Arriving at Saugus High School at five in the morning, Theater Arts teacher Leslie Carson spends much of her day preparing her drama students for their stretch of night and day performances.

A drama teacher, director and comedy improvisation adviser at Saugus High School, Carson spends the majority of her time standing up.

Moving around the small multipurpose room stage, she manages to keep the kids awake with her clean movements and witty gestures. At least for now, the fact that just a year ago she had been diagnosed with ovarian cancer feels like "ancient history."

"I wake up and I am so happy to be alive," Carson said. "I see things from a different view in that I am here, still here - and I can't help but absolutely love it."

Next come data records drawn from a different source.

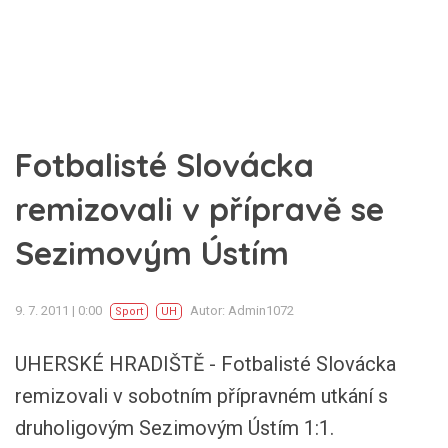
Fotbalisté Slovácka
remizovali v přípravě se
Sezimovým Ústím
9. 7. 2011 | 0:00
Autor: Admin1072
Sport
UH
UHERSKÉ HRADIŠTĚ - Fotbalisté Slovácka
remizovali v sobotním přípravném utkání s
druholigovým Sezimovým Ústím 1:1.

Because there no test for women over 50, the diagnosis for ovarian cancer is always a shock. Moreover, statistics show that one-quarter of diagnosed women will die.

"It's interesting when you teach drama and you try to work with your students in a dramatic fashion and then you find yourself in the middle of your own dramatic story," Carson said.

Forced to leave her drama department a week before the start of the 2007 fall semester to undergo chemotherapy and treatment, she left a void that substitutes could not fill easily.

"We missed her unflappable ability to motivate us and establish confidence in a production," said senior Kevin Rae.

She would return again in January to lead her drama department, directing a series of small plays.

Now, a year after her return, Carson uses her free time for service trips around the world with her associate, Kathleen Price. This past winter she went to Casa, Guatemala, where she worked building houses for orphans on the Rio Dulce river bank.

"Now I really have the sense to not waste any time worrying about myself and use every moment that I have to be doing wonderful, creative, enjoyable things with other people," Carson said.

"I know I have made a lot of changes just like anybody does in a life-threatening illness," she said, "but I certainly feel now that I have a deeper understanding of the human story, and I want to bring that to the kids."